The Problem with Iguanodon
Team members at Everything Dinosaur have been asked to explain to a local church group in Lewes, East Sussex about the difficulties regarding the taxonomic relationships of Iguanodontids. Lewes, was the birth place and home of Dr. Gideon Mantell, the scientist who was responsible for formerly naming and describing the dinosaur known as Iguanodon.
Mantell figured and named Iguanodon based on the discovery of some fossilised teeth, he published his work in the journal the Philosophical Transactions of the Royal Society in 1825. Incidentally, he only gave a generic name for this material, opting not to refer to a specific or species name. These days such a generic name would be regarded as invalid, however, in the Georgian era, with the nascent study of fossils, this practice was permitted and Iguanodon gained acceptance. It was another scientist (Holl), who four years later ascribed a species name to the Mantell material. The first species of Iguanodon was name I. anglicum (Holl, 1829), the specific name has been changed to I. anglicus to reflect the masculine Latinised version of the name, after all, the genus Iguanodon is in the masculine form of Latin. Mantell, had struggled to find a name for the animal whose teeth he had studied. By chance he had been shown a preserved specimen of a Caribbean iguana at the Museum of the Royal College of Surgeons and from the similarities in the teeth he came upon the idea of naming his new reptile after an iguana.

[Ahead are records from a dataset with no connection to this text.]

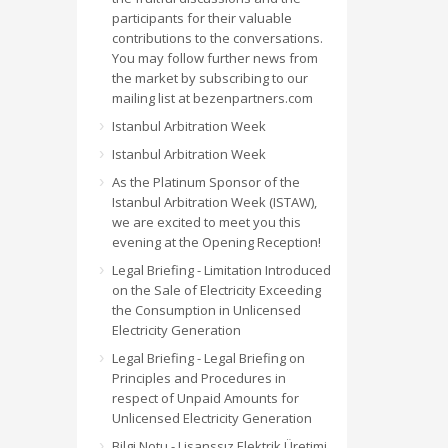
participants for their valuable
contributions to the conversations.
You may follow further news from
the market by subscribing to our
mailing list at bezenpartners.com
Istanbul Arbitration Week
Istanbul Arbitration Week
As the Platinum Sponsor of the
Istanbul Arbitration Week (ISTAW),
we are excited to meet you this
evening at the Opening Reception!
Legal Briefing - Limitation Introduced
on the Sale of Electricity Exceeding
the Consumption in Unlicensed
Electricity Generation
Legal Briefing - Legal Briefing on
Principles and Procedures in
respect of Unpaid Amounts for
Unlicensed Electricity Generation
Bilgi Notu - Lisanssız Elektrik Üretimi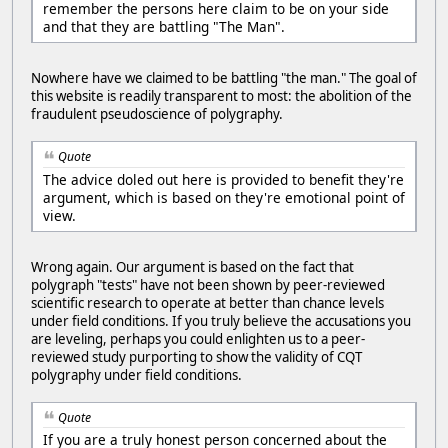
remember the persons here claim to be on your side
and that they are battling "The Man".
Nowhere have we claimed to be battling "the man." The goal of
this website is readily transparent to most: the abolition of the
fraudulent pseudoscience of polygraphy.
Quote
The advice doled out here is provided to benefit they're
argument, which is based on they're emotional point of
view.
Wrong again. Our argument is based on the fact that
polygraph "tests" have not been shown by peer-reviewed
scientific research to operate at better than chance levels
under field conditions. If you truly believe the accusations you
are leveling, perhaps you could enlighten us to a peer-
reviewed study purporting to show the validity of CQT
polygraphy under field conditions.
Quote
If you are a truly honest person concerned about the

He originally wanted to name his new genus Iguanosaurus (iguana lizard), but the name Iguanodon (iguana tooth) was chosen after it was suggested by another scientist (Conybeare).

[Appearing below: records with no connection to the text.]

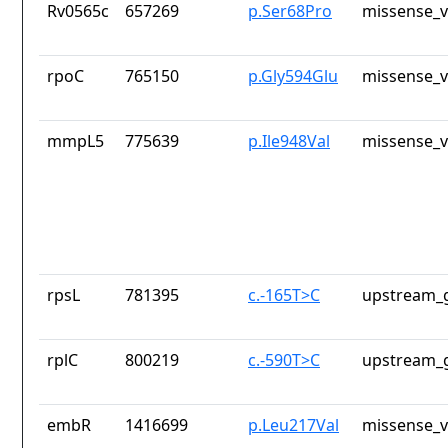
Rv0565c
657269
p.Ser68Pro
missense_v
rpoC
765150
p.Gly594Glu
missense_v
mmpL5
775639
p.Ile948Val
missense_v
rpsL
781395
c.-165T>C
upstream_g
rplC
800219
c.-590T>C
upstream_g
embR
1416699
p.Leu217Val
missense_v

All this took place many years before Sir Richard Owen coined the phrase Dinosauria to describe this group of strange “Saurian Reptiles”.
We now know that the Iguanodontids were advanced Ornithopods and they were a very successful group of dinosaurs, with a number of early Cretaceous genera ascribed to this group. They were more heavily built than other Ornithopods, with stout legs and deep, muscular tails that became slim and pointed at their distal end.

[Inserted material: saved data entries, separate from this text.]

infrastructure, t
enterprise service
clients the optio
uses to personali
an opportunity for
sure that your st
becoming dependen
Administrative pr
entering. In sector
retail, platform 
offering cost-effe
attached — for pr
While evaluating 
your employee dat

An Illustration of a Typical Iguanodontid
Picture Credit: Everything Dinosaur
Although this most English of dinosaurs is still very much associated with the Wealden Formation and other UK locations such as the Isle of Wight, scientifically the term Iguanodon has become a “taxon waste basket” and much sorting out of individual genera has taken place, so much so that the International Commission on Zoological Nomenclature was petitioned to change the type genus from Mantell’s teeth to the more complete skeletons found in Belgium (Bernissart). There may be several million years separating Mantell’s first Iguanodontid I. anglicus and those Iguanodontidae described by Dollo after the discovery in 1878 of a number of near complete specimens – Iguanodon bernissartensis, but this and the revision of Iguanodon material into genera such as Dollodon and the American Dakotadon means that this once very “British” dinosaur is not that closely related to the United Kingdom anymore.
However, one light, gracile Iguanodontid has been named Mantellisaurus to honour the doctor from Lewes who was responsible for naming and describing the Iguandontids in the first place.